#### Exercise aim
Although the records contain pictures, print none of them; print exactly the lines from the one with "Nachhaltigkeitskonzept steht auf drei Säulen" through the last line.

┌─ Dataset extract

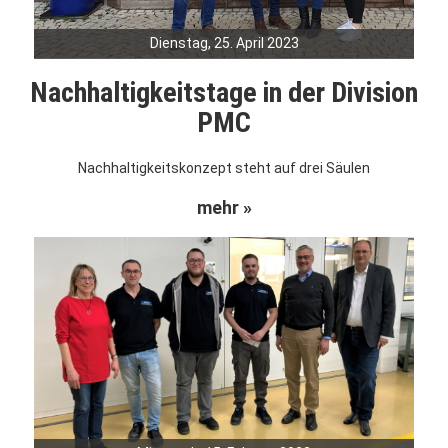
Dienstag, 25. April 2023
Nachhaltigkeitstage in der Division
PMC
Nachhaltigkeitskonzept steht auf drei Säulen
mehr »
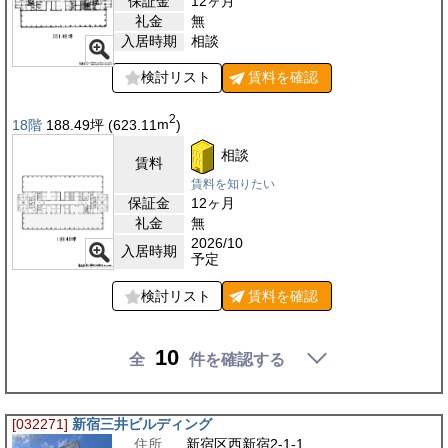
保証金
12ヶ月
礼金
無
入居時期
相談
検討リスト
賃料を
確認
2
18階
188.49
坪
(623.11
m
)
相談
賃料
賃料を知りたい
保証金
12ヶ月
礼金
無
2026/10
入居時期
予定
検討リスト
賃料を
確認
10
全
件を確認する
[032271]
新宿三井ビルディング
住所
新宿区西新宿2-1-1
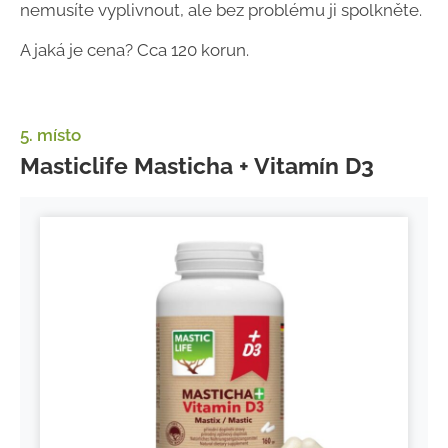
nemusíte vyplivnout, ale bez problému ji spolkněte.
A jaká je cena? Cca 120 korun.
5. místo
Masticlife Masticha + Vitamín D3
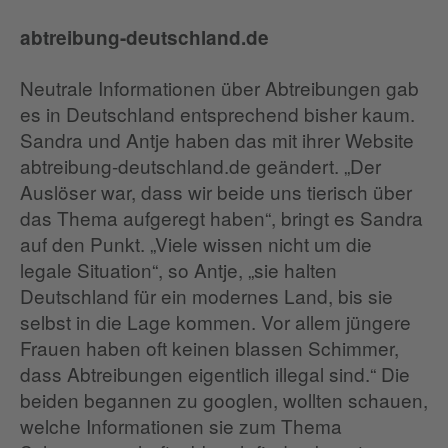
abtreibung-deutschland.de
Neutrale Informationen über Abtreibungen gab
es in Deutschland entsprechend bisher kaum.
Sandra und Antje haben das mit ihrer Website
abtreibung-deutschland.de geändert. „Der
Auslöser war, dass wir beide uns tierisch über
das Thema aufgeregt haben“, bringt es Sandra
auf den Punkt. „Viele wissen nicht um die
legale Situation“, so Antje, „sie halten
Deutschland für ein modernes Land, bis sie
selbst in die Lage kommen. Vor allem jüngere
Frauen haben oft keinen blassen Schimmer,
dass Abtreibungen eigentlich illegal sind.“ Die
beiden begannen zu googlen, wollten schauen,
welche Informationen sie zum Thema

└─

#### Solution to this problem
Nachhaltigkeitskonzept steht auf drei Säulen
mehr »
保証金
12ヶ月
礼金
無
入居時期
相談
検討リスト
賃料を
確認
2
18階
188.49
坪
(623.11
m
)
相談
賃料
賃料を知りたい
保証金
12ヶ月
礼金
無
2026/10
入居時期
予定
検討リスト
賃料を
確認
10
全
件を確認する
[032271]
新宿三井ビルディング
住所
新宿区西新宿2-1-1
nemusíte vyplivnout, ale bez problému ji spolkněte.
A jaká je cena? Cca 120 korun.
5. místo
Masticlife Masticha + Vitamín D3
abtreibung-deutschland.de
Neutrale Informationen über Abtreibungen gab
es in Deutschland entsprechend bisher kaum.
Sandra und Antje haben das mit ihrer Website
abtreibung-deutschland.de geändert. „Der
Auslöser war, dass wir beide uns tierisch über
das Thema aufgeregt haben“, bringt es Sandra
auf den Punkt. „Viele wissen nicht um die
legale Situation“, so Antje, „sie halten
Deutschland für ein modernes Land, bis sie
selbst in die Lage kommen. Vor allem jüngere
Frauen haben oft keinen blassen Schimmer,
dass Abtreibungen eigentlich illegal sind.“ Die
beiden begannen zu googlen, wollten schauen,
welche Informationen sie zum Thema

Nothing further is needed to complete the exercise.